TASK DIRECTIONS: Reproduced exactly, the lines from the start of the material through the line containing "compréhension du cosmos ?" should be the whole answer, with pictures excluded.

MATERIAL SUPPLIED:

________________

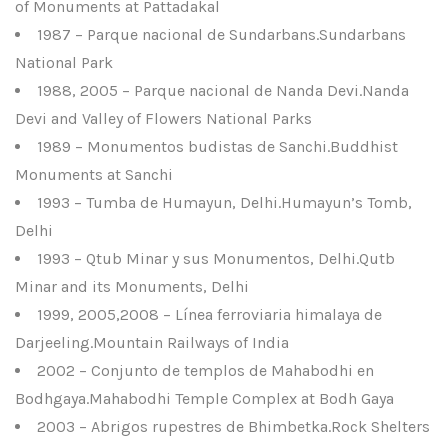
of Monuments at Pattadakal
1987 – Parque nacional de Sundarbans.Sundarbans
National Park
1988, 2005 – Parque nacional de Nanda Devi.Nanda
Devi and Valley of Flowers National Parks
1989 – Monumentos budistas de Sanchi.Buddhist
Monuments at Sanchi
1993 – Tumba de Humayun, Delhi.Humayun’s Tomb,
Delhi
1993 – Qtub Minar y sus Monumentos, Delhi.Qutb
Minar and its Monuments, Delhi
1999, 2005,2008 – Línea ferroviaria himalaya de
Darjeeling.Mountain Railways of India
2002 – Conjunto de templos de Mahabodhi en
Bodhgaya.Mahabodhi Temple Complex at Bodh Gaya
2003 – Abrigos rupestres de Bhimbetka.Rock Shelters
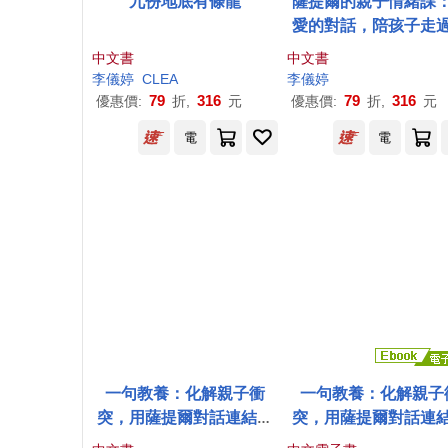
九份地底有條龍
薩提爾的親子情緒課
愛的對話，陪孩子走
緒風暴
中文書
中文書
李儀
婷
CLEA
李儀
婷
79
316
79
316
優惠價:
折,
元
優惠價:
折,
元
電
電
一句教養：化解親子衝
一句教養：化解親子
突，用薩提爾對話連結內
突，用薩提爾對話連
心渴望
心渴望 (電子書)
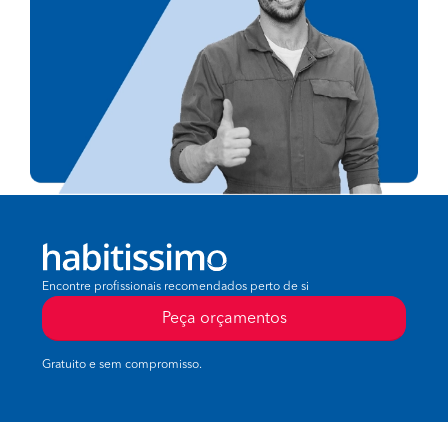
Encontre profissionais recomendados perto de si
Peça orçamentos
Gratuito e sem compromisso.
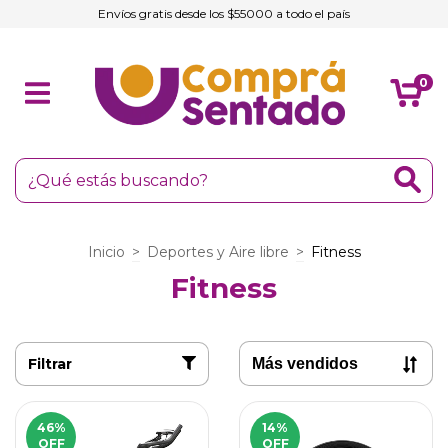
Envíos gratis desde los $55000 a todo el país
0
Inicio
>
Deportes y Aire libre
>
Fitness
Fitness
Filtrar
46
%
14
%
OFF
OFF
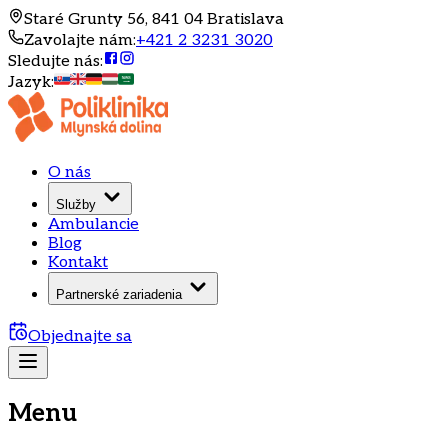
Staré Grunty 56, 841 04 Bratislava
Zavolajte nám
:
+421 2 3231 3020
Sledujte nás
:
Jazyk
:
O nás
Služby
Ambulancie
Blog
Kontakt
Partnerské zariadenia
Objednajte sa
Menu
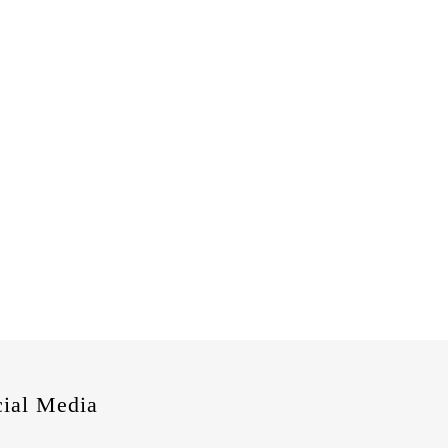
cial Media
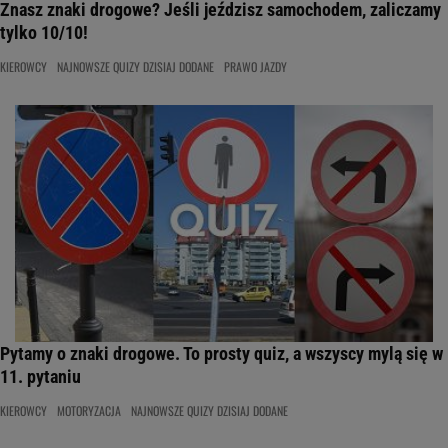
Znasz znaki drogowe? Jeśli jeździsz samochodem, zaliczamy
tylko 10/10!
KIEROWCY
NAJNOWSZE QUIZY DZISIAJ DODANE
PRAWO JAZDY
Pytamy o znaki drogowe. To prosty quiz, a wszyscy mylą się w
11. pytaniu
KIEROWCY
MOTORYZACJA
NAJNOWSZE QUIZY DZISIAJ DODANE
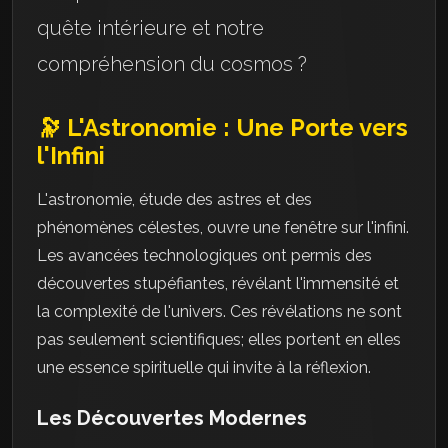
quête intérieure et notre
compréhension du cosmos ?
🔭 L'Astronomie : Une Porte vers
l'Infini
L'astronomie, étude des astres et des
phénomènes célestes, ouvre une fenêtre sur l'infini.
Les avancées technologiques ont permis des
découvertes stupéfiantes, révélant l'immensité et
la complexité de l'univers. Ces révélations ne sont
pas seulement scientifiques; elles portent en elles
une essence spirituelle qui invite à la réflexion.
Les Découvertes Modernes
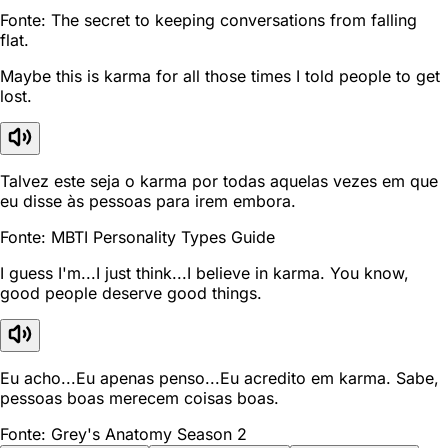
Fonte: The secret to keeping conversations from falling
flat.
Maybe this is karma for all those times I told people to get
lost.
Talvez este seja o karma por todas aquelas vezes em que
eu disse às pessoas para irem embora.
Fonte: MBTI Personality Types Guide
I guess I'm...I just think...I believe in karma. You know,
good people deserve good things.
Eu acho...Eu apenas penso...Eu acredito em karma. Sabe,
pessoas boas merecem coisas boas.
Fonte: Grey's Anatomy Season 2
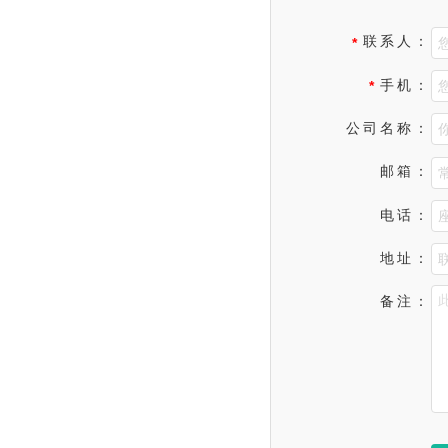
联系人：
*
手机：
*
公司名称：
邮箱：
电话：
地址：
备注：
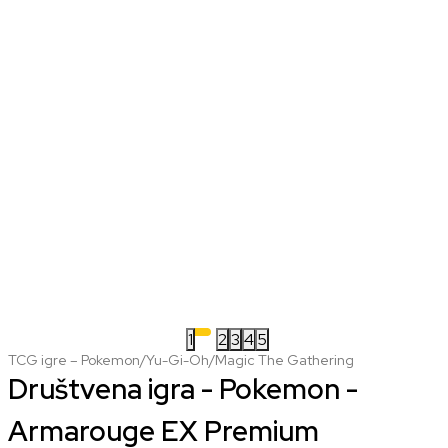
1
2
3
4
5
TCG igre – Pokemon/Yu-Gi-Oh/Magic The Gathering
Društvena igra - Pokemon -
Armarouge EX Premium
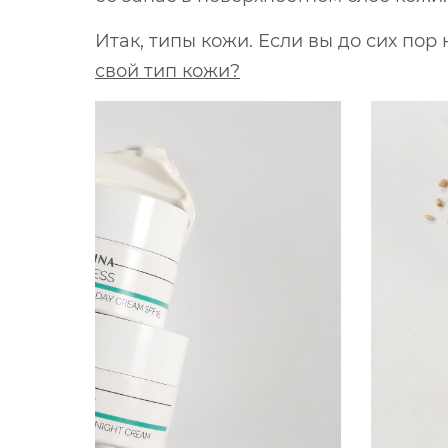
Итак, типы кожи. Если вы до сих пор 
свой тип кожи?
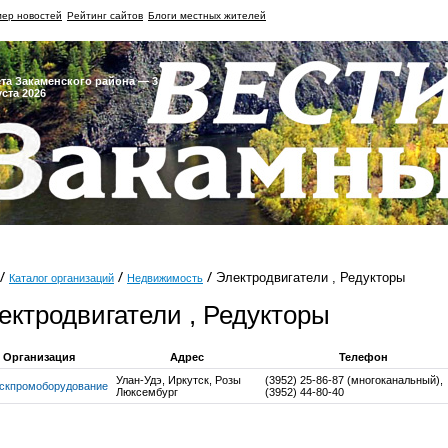
ер новостей
Рейтинг сайтов
Блоги местных жителей
ета Закаменского района — 3
уста 2026
Электродвигатели , Редукторы
Каталог организаций
Недвижимость
ектродвигатели , Редукторы
Организация
Адрес
Телефон
Улан-Удэ, Иркутск, Розы
(3952) 25-86-87 (многоканальный),
скпромоборудование
Люксембург
(3952) 44-80-40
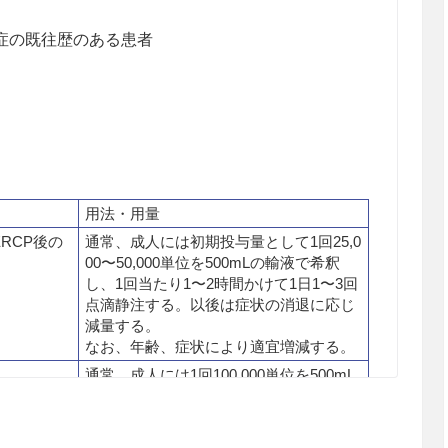
症の既往歴のある患者
用法・用量
RCP後の
通常、成人には初期投与量として1回25,0
00〜50,000単位を500mLの輸液で希釈
し、1回当たり1〜2時間かけて1日1〜3回
点滴静注する。以後は症状の消退に応じ
減量する。
なお、年齢、症状により適宜増減する。
通常、成人には1回100,000単位を500mL
ョック、外
の輸液で希釈し、1回当たり1〜2時間か
ク）
けて1日1〜3回点滴静注するか、又は、1
回100,000単位を1日1〜3回緩徐に静注す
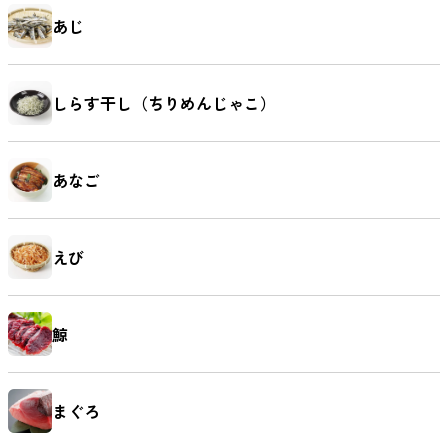
あじ
しらす干し（ちりめんじゃこ）
あなご
えび
鯨
まぐろ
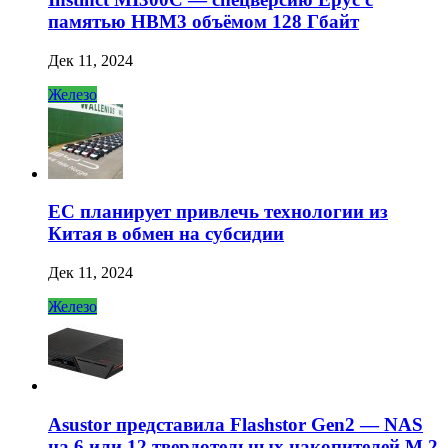
памятью HBM3 объёмом 128 Гбайт
Дек 11, 2024
Железо
ЕС планирует привлечь технологии из
Китая в обмен на субсидии
Дек 11, 2024
Железо
Asustor представила Flashstor Gen2 — NAS
на 6 или 12 твердотельных накопителей M.2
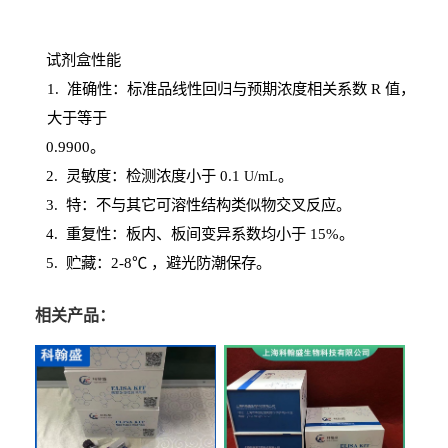
试剂盒性能
1
. 准确性：标准品线性回归与预期浓度相关系数
R
值，
大于等于
0.
9900。
2
.
灵敏度：检测浓度小于
0.1
。
U
/
mL
3
. 特：不与其它可溶性结构类似物交叉反应。
4
.
重复性：板内、板间变异系数均小于
15%。
5. 贮藏：2-8℃ ，避光
防潮保存。
相关产品：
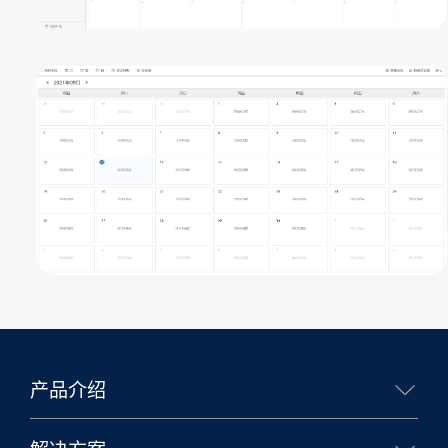
产品介绍
核心能力
生态合作
移动办公
业务应用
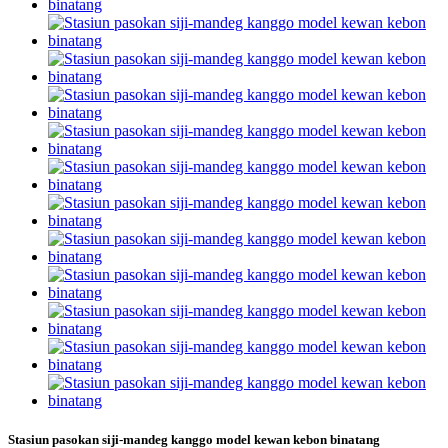
Stasiun pasokan siji-mandeg kanggo model kewan kebon binatang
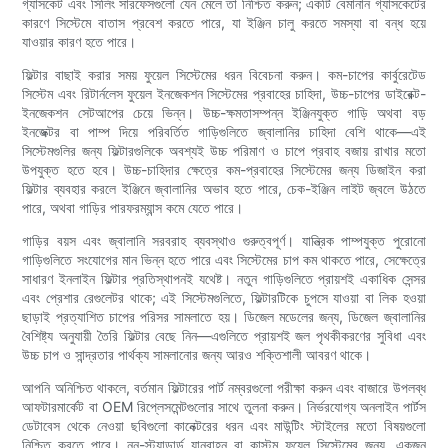
গ্যাসকেট এবং সিলিং সারফেসগুলো যেন মেলে তা নিশ্চিত করুন; একটি বেমানান গ্যাসকেটের
কারণে সিস্টেমে বাতাস প্রবেশ করতে পারে, যা ইঞ্জিন চালু করতে সমস্যা বা বন্ধ হয়ে
যাওয়ার কারণ হতে পারে।
ফিল্টার বাছাই করার সময় ফুয়েল সিস্টেমের ধরন বিবেচনা করুন। কম-চাপের কার্বুরেটেড
সিস্টেম এবং রিটার্নলেস ফুয়েল ইনজেকশন সিস্টেমের প্রবাহের চাহিদা, উচ্চ-চাপের ডাইরেক্ট-
ইনজেকশন সেটআপের চেয়ে ভিন্ন। উচ্চ-ক্ষমতাসম্পন্ন ইঞ্জিনযুক্ত গাড়ি অথবা বড়
ইনজেক্টর বা পাম্প দিয়ে পরিবর্তিত গাড়িগুলিতে জ্বালানির চাহিদা বেশি থাকে—এই
সিস্টেমগুলির জন্য ফিল্টারগুলিকে অবশ্যই উচ্চ পরিমাণ ও চাপে প্রবাহ বজায় রাখার মতো
উপযুক্ত হতে হবে। উচ্চ-চাহিদার ক্ষেত্রে কম-প্রবাহের সিস্টেমের জন্য ডিজাইন করা
ফিল্টার ব্যবহার করলে ইঞ্জিনে জ্বালানির অভাব হতে পারে, চেক-ইঞ্জিন লাইট জ্বলে উঠতে
পারে, অথবা গাড়ির পারফরম্যান্স কমে যেতে পারে।
গাড়ির বয়স এবং জ্বালানি সরবরাহ ব্যবস্থাও গুরুত্বপূর্ণ। যান্ত্রিক পাম্পযুক্ত পুরোনো
গাড়িগুলিতে সংযোগের মান ভিন্ন হতে পারে এবং সিস্টেমের চাপ কম থাকতে পারে, সেক্ষেত্রে
সাধারণ ইনলাইন ফিল্টার প্রতিস্থাপনই যথেষ্ট। নতুন গাড়িগুলিতে প্রায়শই একাধিক সেন্সর
এবং প্রেশার রেগুলেটর থাকে; এই সিস্টেমগুলিতে, ফিল্টারটিকে চুপসে যাওয়া বা লিক হওয়া
ছাড়াই প্রত্যাশিত চাপের পরিসর সামলাতে হয়। ডিজেল মডেলের জন্য, ডিজেল জ্বালানির
বৈশিষ্ট্য অনুযায়ী তৈরি ফিল্টার বেছে নিন—এগুলিতে প্রায়শই জল পৃথকীকরণের সুবিধা এবং
উচ্চ চাপ ও সান্দ্রতার পার্থক্য সামলানোর জন্য আরও শক্তিশালী আবরণ থাকে।
আপনি অনিশ্চিত থাকলে, বর্তমান ফিল্টারের পার্ট নম্বরগুলো পরীক্ষা করুন এবং বাজারে উপলব্ধ
আফটারমার্কেট বা OEM রিপ্লেসমেন্টগুলোর সাথে তুলনা করুন। নির্ভরযোগ্য অনলাইন পার্টস
ডেটাবেস থেকে নেওয়া ছবিগুলো কানেক্টরের ধরন এবং মাউন্টিং স্টাইলের মতো বিষয়গুলো
নিশ্চিত করতে পারে। নন-স্ট্যান্ডার্ড যানবাহন বা কাস্টম ফুয়েল সিস্টেমের জন্য, একজন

________________

EXERCISE ANSWER:
of Monuments at Pattadakal
1987 – Parque nacional de Sundarbans.Sundarbans
National Park
1988, 2005 – Parque nacional de Nanda Devi.Nanda
Devi and Valley of Flowers National Parks
1989 – Monumentos budistas de Sanchi.Buddhist
Monuments at Sanchi
1993 – Tumba de Humayun, Delhi.Humayun’s Tomb,
Delhi
1993 – Qtub Minar y sus Monumentos, Delhi.Qutb
Minar and its Monuments, Delhi
1999, 2005,2008 – Línea ferroviaria himalaya de
Darjeeling.Mountain Railways of India
2002 – Conjunto de templos de Mahabodhi en
Bodhgaya.Mahabodhi Temple Complex at Bodh Gaya
2003 – Abrigos rupestres de Bhimbetka.Rock Shelters
九份地底有條龍
薩提爾的親子情緒課
愛的對話，陪孩子走
緒風暴
中文書
中文書
李儀
婷
CLEA
李儀
婷
79
316
79
316
優惠價:
折,
元
優惠價:
折,
元
電
電
一句教養：化解親子衝
一句教養：化解親子
突，用薩提爾對話連結內
突，用薩提爾對話連
心渴望
心渴望 (電子書)
Encontre profissionais recomendados perto de si
Peça orçamentos
Gratuito e sem compromisso.
Envíos gratis desde los $55000 a todo el país
0
Inicio
>
Deportes y Aire libre
>
Fitness
Fitness
Filtrar
46
%
14
%
OFF
OFF
Staré Grunty 56, 841 04 Bratislava
Zavolajte nám
:
+421 2 3231 3020
Sledujte nás
:
Jazyk
:
O nás
Služby
Ambulancie
Blog
Kontakt
Partnerské zariadenia
Objednajte sa
Menu
cial Media
Znasz znaki drogowe? Jeśli jeździsz samochodem, zaliczamy
tylko 10/10!
KIEROWCY
NAJNOWSZE QUIZY DZISIAJ DODANE
PRAWO JAZDY
Pytamy o znaki drogowe. To prosty quiz, a wszyscy mylą się w
11. pytaniu
KIEROWCY
MOTORYZACJA
NAJNOWSZE QUIZY DZISIAJ DODANE
quête intérieure et notre
compréhension du cosmos ?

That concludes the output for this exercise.